* **Task to carry out**
The expected result is the full listing, retyped exactly, without a single picture.

* **Given data**
──────────

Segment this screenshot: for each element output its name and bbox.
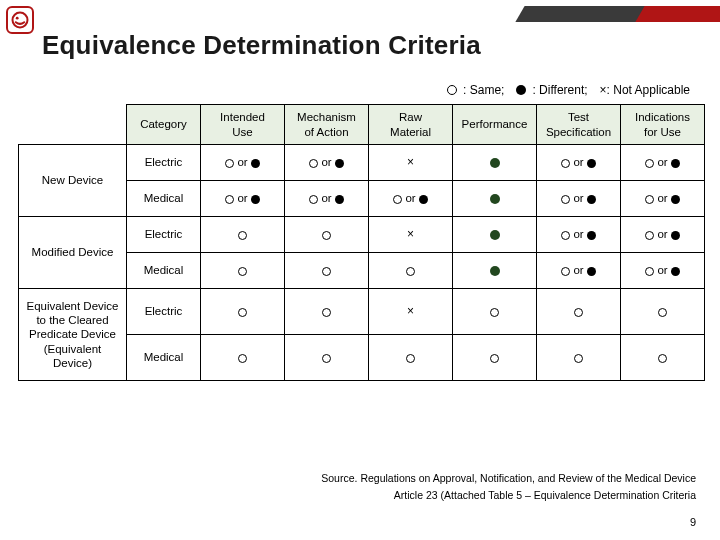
legend-different: : Different; [532,83,587,97]
col-performance: Performance [453,105,537,145]
page-title: Equivalence Determination Criteria [42,30,481,61]
value-cell: × [369,145,453,181]
legend: : Same; : Different; ×: Not Applicable [447,83,690,97]
value-cell: × [369,289,453,335]
source-line-2: Article 23 (Attached Table 5 – Equivalen… [321,487,696,504]
source-note: Source. Regulations on Approval, Notific… [321,470,696,504]
value-cell: or [621,253,705,289]
value-cell [537,289,621,335]
legend-same: : Same; [463,83,504,97]
value-cell [285,335,369,381]
value-cell: or [285,145,369,181]
page-number: 9 [690,516,696,528]
source-line-1: Source. Regulations on Approval, Notific… [321,470,696,487]
value-cell [369,335,453,381]
slide: Equivalence Determination Criteria : Sam… [0,0,720,540]
value-cell [285,289,369,335]
value-cell [201,253,285,289]
row-group-label: New Device [19,145,127,217]
value-cell [453,253,537,289]
category-cell: Electric [127,217,201,253]
value-cell: or [285,181,369,217]
category-cell: Medical [127,181,201,217]
value-cell [537,335,621,381]
table-row: Modified DeviceElectric× or or [19,217,705,253]
criteria-table: Category IntendedUse Mechanismof Action … [18,104,705,381]
value-cell: or [621,217,705,253]
svg-point-1 [16,17,19,20]
brand-logo-icon [6,6,34,34]
value-cell: × [369,217,453,253]
col-mechanism: Mechanismof Action [285,105,369,145]
value-cell [621,289,705,335]
accent-dark [515,6,644,22]
value-cell [201,289,285,335]
value-cell [369,253,453,289]
value-cell [453,289,537,335]
value-cell: or [537,253,621,289]
col-category: Category [127,105,201,145]
category-cell: Medical [127,253,201,289]
value-cell: or [621,145,705,181]
table-row: Equivalent Device to the Cleared Predica… [19,289,705,335]
value-cell: or [537,217,621,253]
value-cell [201,335,285,381]
col-indications: Indicationsfor Use [621,105,705,145]
value-cell: or [201,181,285,217]
value-cell [453,145,537,181]
col-raw-material: RawMaterial [369,105,453,145]
row-group-label: Equivalent Device to the Cleared Predica… [19,289,127,381]
value-cell [453,181,537,217]
category-cell: Medical [127,335,201,381]
value-cell [453,217,537,253]
category-cell: Electric [127,289,201,335]
legend-na: ×: Not Applicable [600,83,690,97]
value-cell: or [369,181,453,217]
value-cell [285,217,369,253]
value-cell [453,335,537,381]
value-cell: or [537,181,621,217]
value-cell [285,253,369,289]
value-cell: or [621,181,705,217]
col-test-spec: TestSpecification [537,105,621,145]
open-circle-icon [447,85,457,95]
col-intended-use: IntendedUse [201,105,285,145]
value-cell: or [201,145,285,181]
category-cell: Electric [127,145,201,181]
table-row: New DeviceElectric or or × or or [19,145,705,181]
row-group-label: Modified Device [19,217,127,289]
filled-circle-icon [516,85,526,95]
svg-point-0 [13,13,28,28]
value-cell [201,217,285,253]
value-cell: or [537,145,621,181]
header-accent [520,6,720,22]
value-cell [621,335,705,381]
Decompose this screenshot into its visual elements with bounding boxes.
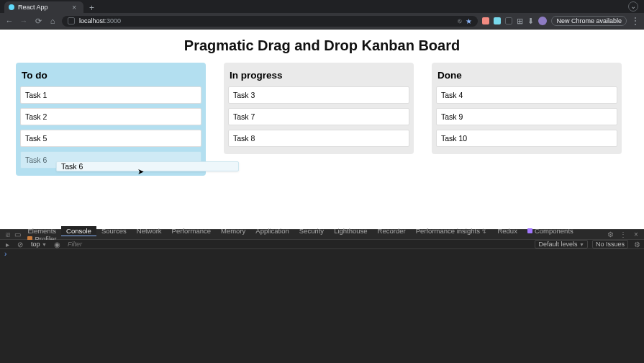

──────────

* **Written response**
Segment this screenshot: for each element output its name and bbox.
legend-different: : Different; [532,83,587,97]
col-performance: Performance [453,105,537,145]
page-title: Equivalence Determination Criteria [42,30,481,61]
value-cell: × [369,145,453,181]
legend: : Same; : Different; ×: Not Applicable [447,83,690,97]
value-cell: × [369,289,453,335]
source-line-2: Article 23 (Attached Table 5 – Equivalen… [321,487,696,504]
source-note: Source. Regulations on Approval, Notific… [321,470,696,504]
value-cell: or [621,253,705,289]
value-cell [537,289,621,335]
legend-same: : Same; [463,83,504,97]
value-cell [285,335,369,381]
value-cell: or [285,145,369,181]
page-number: 9 [690,516,696,528]
source-line-1: Source. Regulations on Approval, Notific… [321,470,696,487]
value-cell [369,335,453,381]
slide: Equivalence Determination Criteria : Sam… [0,0,720,540]
value-cell [285,289,369,335]
value-cell [201,253,285,289]
row-group-label: New Device [19,145,127,217]
value-cell [453,253,537,289]
category-cell: Electric [127,217,201,253]
value-cell: or [285,181,369,217]
category-cell: Medical [127,181,201,217]
value-cell [537,335,621,381]
table-row: Modified DeviceElectric× or or [19,217,705,253]
criteria-table: Category IntendedUse Mechanismof Action … [18,104,705,381]
value-cell: or [621,217,705,253]
svg-point-1 [16,17,19,20]
brand-logo-icon [6,6,34,34]
value-cell: × [369,217,453,253]
col-mechanism: Mechanismof Action [285,105,369,145]
value-cell [621,289,705,335]
accent-dark [515,6,644,22]
value-cell [201,289,285,335]
value-cell [369,253,453,289]
value-cell [453,289,537,335]
value-cell: or [537,253,621,289]
col-category: Category [127,105,201,145]
category-cell: Medical [127,253,201,289]
value-cell: or [621,145,705,181]
table-row: Equivalent Device to the Cleared Predica… [19,289,705,335]
value-cell: or [537,217,621,253]
value-cell [201,335,285,381]
col-indications: Indicationsfor Use [621,105,705,145]
value-cell: or [201,181,285,217]
value-cell [453,145,537,181]
col-raw-material: RawMaterial [369,105,453,145]
row-group-label: Equivalent Device to the Cleared Predica… [19,289,127,381]
value-cell [453,181,537,217]
category-cell: Medical [127,335,201,381]
value-cell [453,217,537,253]
category-cell: Electric [127,289,201,335]
legend-na: ×: Not Applicable [600,83,690,97]
value-cell: or [369,181,453,217]
value-cell [285,217,369,253]
value-cell [453,335,537,381]
value-cell: or [537,181,621,217]
value-cell [285,253,369,289]
value-cell: or [621,181,705,217]
col-test-spec: TestSpecification [537,105,621,145]
open-circle-icon [447,85,457,95]
col-intended-use: IntendedUse [201,105,285,145]
value-cell: or [201,145,285,181]
category-cell: Electric [127,145,201,181]
table-row: New DeviceElectric or or × or or [19,145,705,181]
row-group-label: Modified Device [19,217,127,289]
filled-circle-icon [516,85,526,95]
svg-point-0 [13,13,28,28]
value-cell [201,217,285,253]
value-cell: or [537,145,621,181]
header-accent [520,6,720,22]
value-cell [621,335,705,381]
Decompose this screenshot into its visual elements with bounding boxes.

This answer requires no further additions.